Lightning Node Connect

This is a system for exposing an interface to a user’s lightning node to a web application. The seamless workflows for creating a secure, authenticated connection make use of DNS and certificate authorities. Bitcoin users should not need to register with these systems if there is another way.

Experience has shown that the main barrier to linking a user’s self-hosted service to an application is the size of the parameters for establishing the secure connection and having a secure way to give the application an authorization credential. LNC uses password authenticated key exchange so that users only need to furnish the web application with address parameters and a low-entropy password. Establishing the session includes sending an encrypted payload, and LNC uses this to give the application a macaroon.

LNC takes it a step further and integrates a message broker operated by lightning labs. This eliminates the requirement that the node be reachable on the internet in some way, at a cost of relying on a single service cluster for the entire ecosystem.

One cool thing about this is that it provides further examples of how to build out production systems using open standards like the noise protocol.


Apparently there is a Twitter discussion of how to think about splitting funds across several mints.


This project exposes a really interesting interface:

  • ln-send Pay an LN invoice with e-cash.
  • ln-receive Generate an invoice to redeem for e-cash upon payment.

From the outside, the mint looks like a lightning node. This interface also makes sense for users internally, instead of having a reminting operation.


The deposit mechanism addresses two requirements:

  1. users generate addresses without federation involvement, and
  2. users can prove they are responsible for a deposit.

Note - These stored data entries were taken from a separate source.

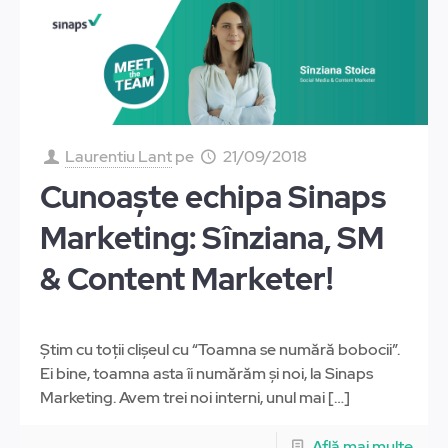
Laurentiu Lant
pe
21/09/2018
Cunoaște echipa Sinaps
Marketing: Sînziana, SM
& Content Marketer!
Știm cu toții clișeul cu “Toamna se numără bobocii”.
Ei bine, toamna asta îi numărăm și noi, la Sinaps
Marketing. Avem trei noi interni, unul mai
[…]
Află mai multe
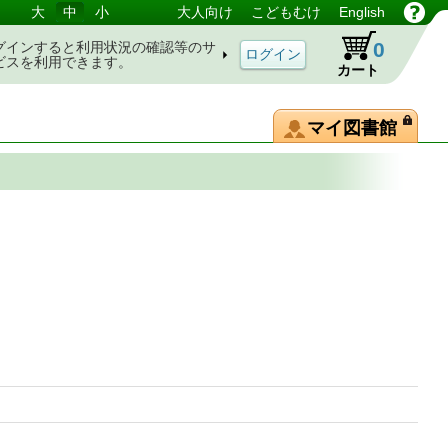
大
中
小
大人向け
こどもむけ
English
0
グインすると利用状況の確認等のサ
ビスを利用できます。
カート
マイ図書館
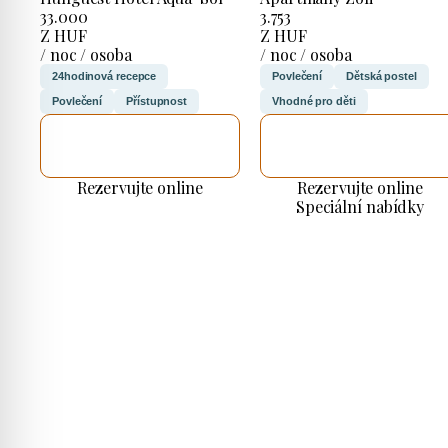
33.000
3.753
Z HUF
Z HUF
/ noc / osoba
/ noc / osoba
24hodinová recepce
Povlečení
Dětská postel
Povlečení
Přístupnost
Vhodné pro děti
ZKONTROLUJI
ZKONTROLUJI
TO
TO
Rezervujte online
Rezervujte online
Speciální nabídky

The scheme has users tweak a fixed descriptor, then provide the tweak to the federation along with the raw transaction creating the output and an inclusion proof.

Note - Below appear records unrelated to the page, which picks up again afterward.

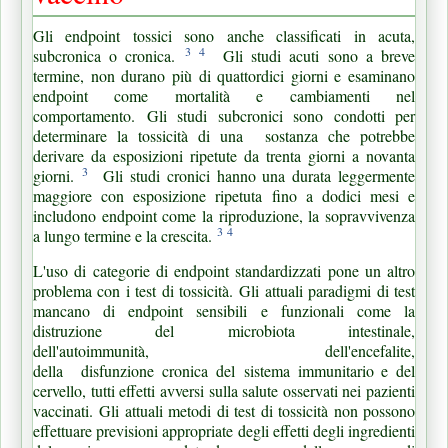
Gli endpoint tossici sono anche classificati in acuta,
3
4
subcronica o cronica.
Gli studi acuti sono a breve
termine, non durano più di quattordici giorni e esaminano
endpoint come mortalità e cambiamenti nel
comportamento.
Gli studi subcronici sono condotti per
determinare la tossicità di una
sostanza che potrebbe
derivare da esposizioni ripetute da trenta giorni a novanta
3
giorni.
Gli studi cronici hanno una durata leggermente
maggiore con esposizione ripetuta fino a dodici mesi e
includono endpoint come la riproduzione, la sopravvivenza
3
4
a lungo termine e la crescita.
L'uso di categorie di endpoint standardizzati pone un altro
problema con i test di tossicità.
Gli attuali paradigmi di test
mancano di endpoint sensibili e funzionali come la
distruzione del microbiota intestinale,
dell'autoimmunità,
dell'encefalite,
della
disfunzione
cronica del
sistema immunitario e del
cervello, tutti effetti avversi sulla salute osservati nei pazienti
vaccinati.
Gli attuali metodi di test di tossicità non possono
effettuare previsioni appropriate degli effetti degli ingredienti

Methods for softening the liveness requirement of LN

The lightning payment flow requires the sender and receiver to be online at the same time. This post suggests a method for mitigating this.


Setup. Both sender and receiver have an LSP, which can store data to forward later.

  1. The sender registers an HTLC and a nonce X with their LSP.
  2. The sender registers the nonce X and a reply path with the recipient LSP.
  3. The recipent comes online and their LSP sends the nonce X to the sender LSP using the reply path.
  4. The sender LSP forwards the HTLC now that the recipient is online.

There would need to be a mechanism for the CTV on the first HTLC to be large while subsequent hops can have standard timeouts.



Attacks on threshold ECDSA

The two main open source implementations of threshold ECDSA (one is maintained by Binance) used the vulnerable protocol. However, the authors disclosed their attack and the library developers hardened their code to get rid of the attack vector.

Badger DAO attack

It looks like the attackers compromised Badger DAO’s CDN layer. They got access to an API key and spun up CloudFlare workers to edit requests on the way to users.